Akira Kurosawa: ¿cine japonés occidentalizado?

Akira Kurosawa: ¿cine japonés occidentalizado?

- 28 February 2019

Tener un hijo ingrato duele más que un colmillo de serpiente. Una sentenciadora frase de El rey Lear de Shakespeare que dibuja el sinuoso perfil de las hijas perversas de dicho personaje monárquico. Esta turbia descendencia se ve reflejada, cambiando el género femenino por el masculino, en Ran (1985), una colorida película de Akiro Kurosawa repleta de excesos y decapitaciones, aunque el guión de este filmno conserva una sola palabra del original literario. Esto no quita que Kurosawa también fuera “culpable” de llevar a cabo adaptaciones de literatura occidental; tal es el caso de su película Hakuchi (1951), basada en la novela El idiota de Fiódor Dostoyevski. Entonces, ¿podríamos acusar a este director de occidentalizar el cine japonés?

Akira Kurosawa (1910-1998), cineasta incomprendido en Japón y alabado en Hollywood tras ganar el Oscar por Rashomon (1950), primer film japonés en obtener dicho premio, destaca por su obra de carácter simbiótico a nivel cultural. En efecto, no se puede negar que Kurosawa ejerció un gran peso como nexo de unión entre la cultura oriental y la occidental, puente que no establecería únicamente a través de Shakespeare y de los clásicos de la literatura realista rusa, puesto que, además, mostraría debilidad por la pintura impresionista y, sobre todo, por la obra de Van Gogh, a quien homenajearía en Los sueños (1990). 

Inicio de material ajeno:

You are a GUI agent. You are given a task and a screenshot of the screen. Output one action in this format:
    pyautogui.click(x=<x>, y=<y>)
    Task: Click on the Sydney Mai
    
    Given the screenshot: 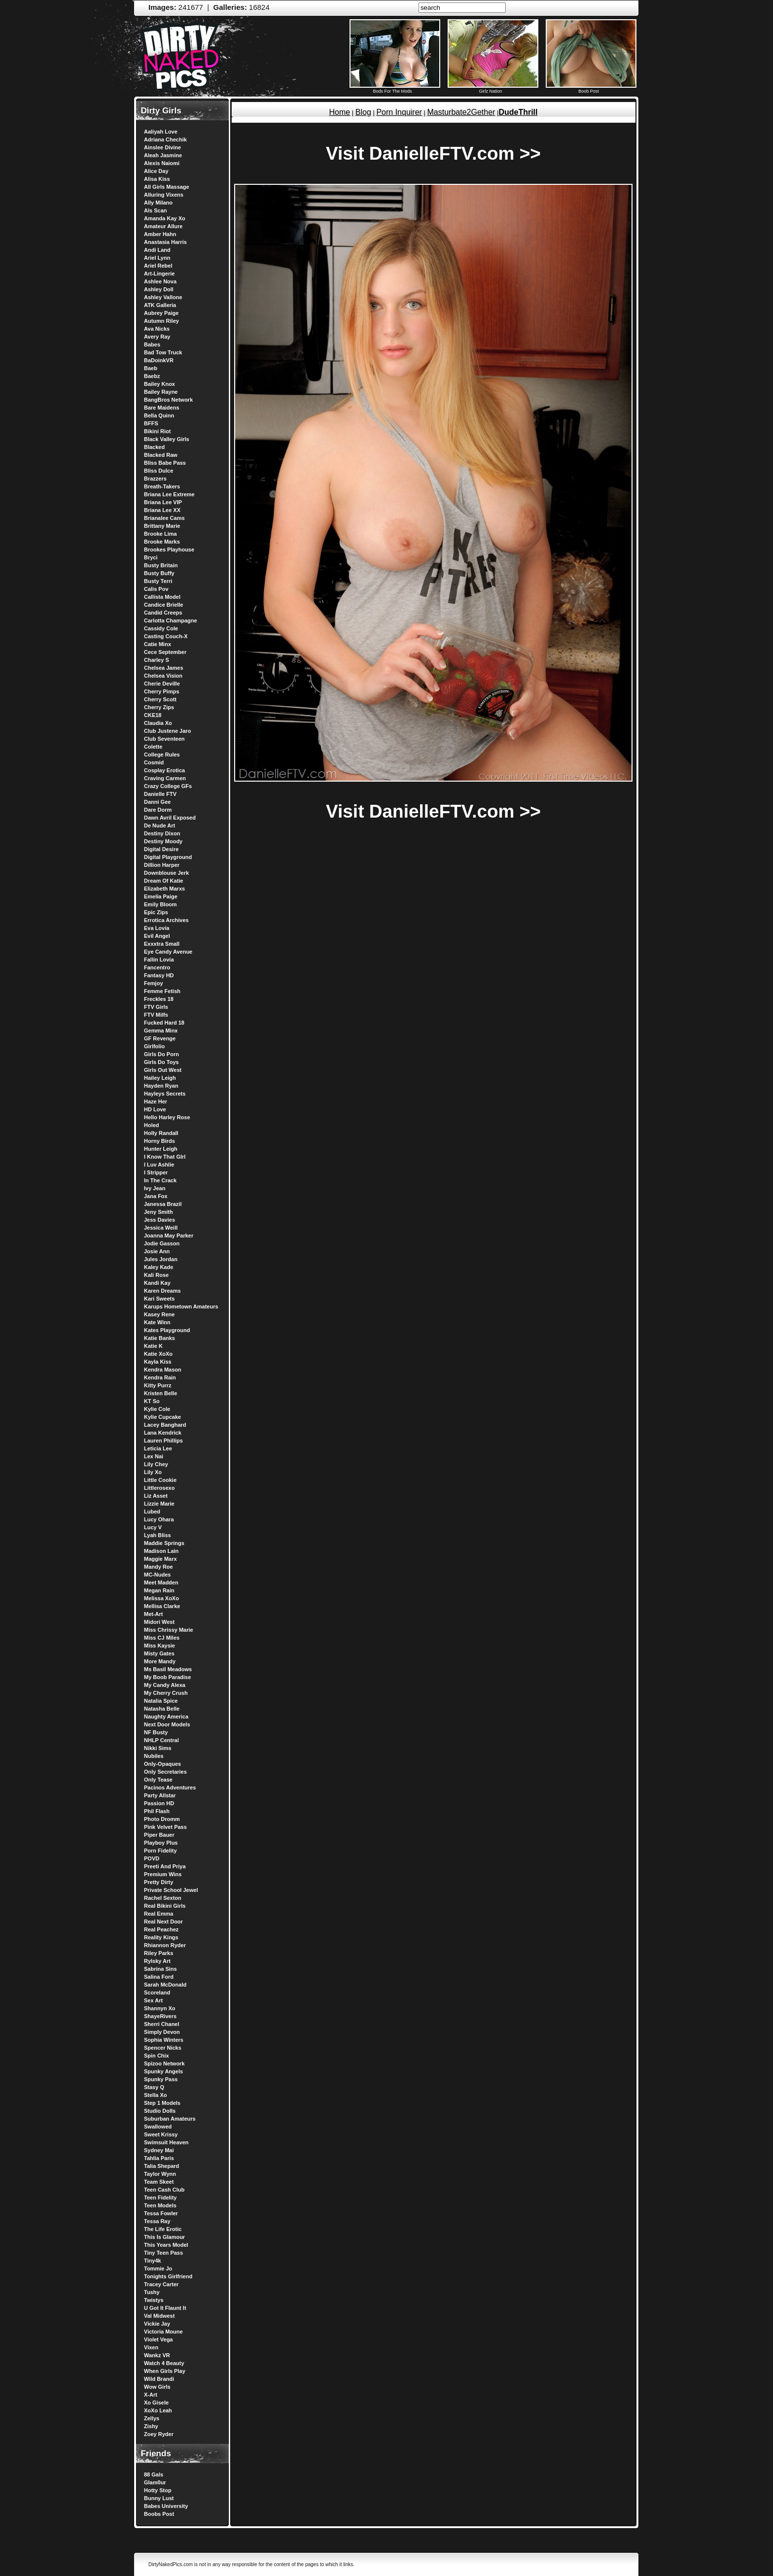 What is the action you would take?
    pyautogui.click(x=159, y=2150)
     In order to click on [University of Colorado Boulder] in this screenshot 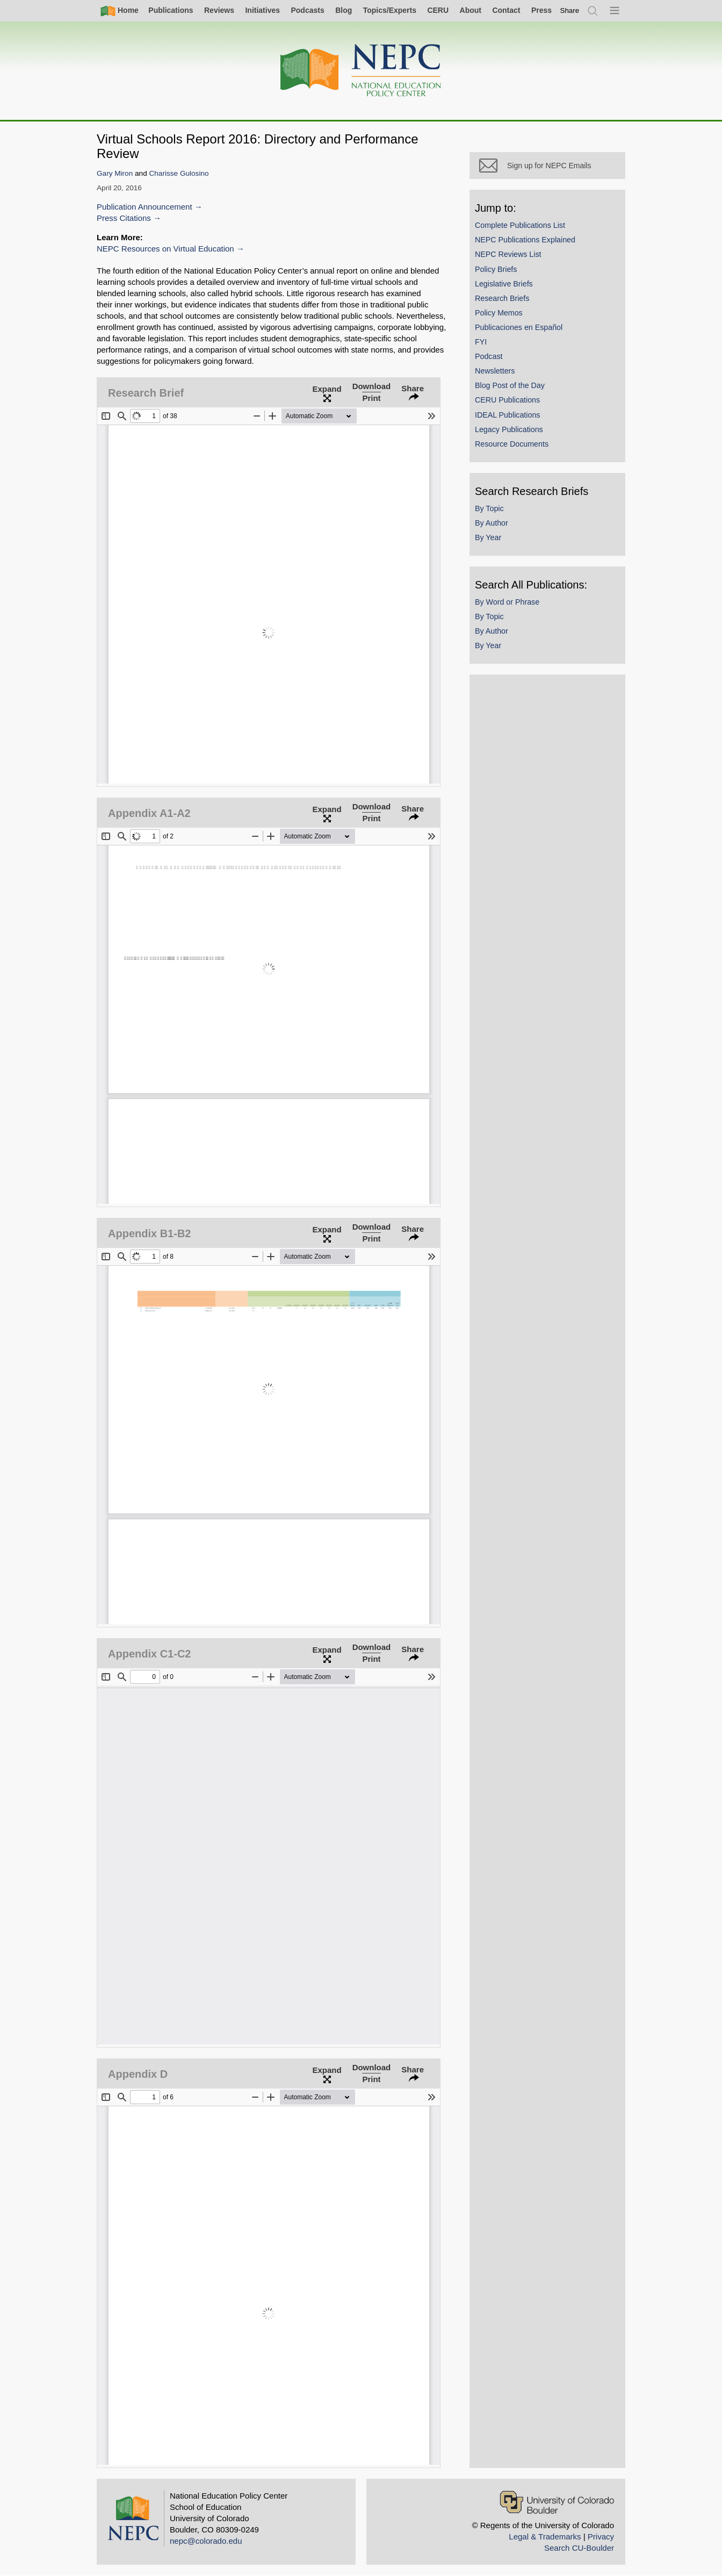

En este sentido, Kurosawa también es culpable de forzar un vals o, si se prefiere, una danza tradicional japonesa como el Nihon buyô, entre el western y la cultura elitista del samurái; es curioso cómo suplanta las leyes del honor propias de los pistoleros del far west por la tradición del código ético del bushido. Incluso los elementos atmosféricos propios de los films de John Ford se intuyen en la persistente presencia de la lluvia que vemos en la batalla final de Los Siete Samuráis (1954). Del mismo modo, el entorno polvoriento característico de los duelos a revólver sirvió de referente para el enfrentamiento a espada entre Sanjuro y sus rivales en la secuencia con que concluye Mercenario (1961).

Para algunos, puede que sea una mala idea el hecho de que este cineasta se aferrara a la mirada eurocéntrica dominante, aquella que, tal y como predicaba Edward Said en su libro Orientalismo, tiene una falsa concepción de Oriente desde una perspectiva occidental, por lo que incorporarla en el cine de Kurosawa podría entenderse como un posicionamiento de éste a favor de la invisibilización de la cultura japonesa. Pero, ¿por qué no interpretarlo como una apuesta por el enriquicimiento artístico surgido de la hibridación? Tal vez este cineasta pueda ser visto como el representante del carácter universal del arte, gracias a esta perspectiva de simbiosis artística. Por lo tanto, más que de una occidentalización del cine de Kurosawa, quizás podríamos hablar de una fusión cultural, considerando que no necesariamente tiene que existir una predominancia de una cultura sobre la otra.

Lo cierto es que, sea como sea, el resultado cinematográfico es más que diferenciado y original: desde los modelos escénicos propios del western trasladados al ámbito guerrero japonés, hasta samuráis que reemplazan a los combatientes escoceses de Macbeth, tal y como vemos en Trono de sangre (1957).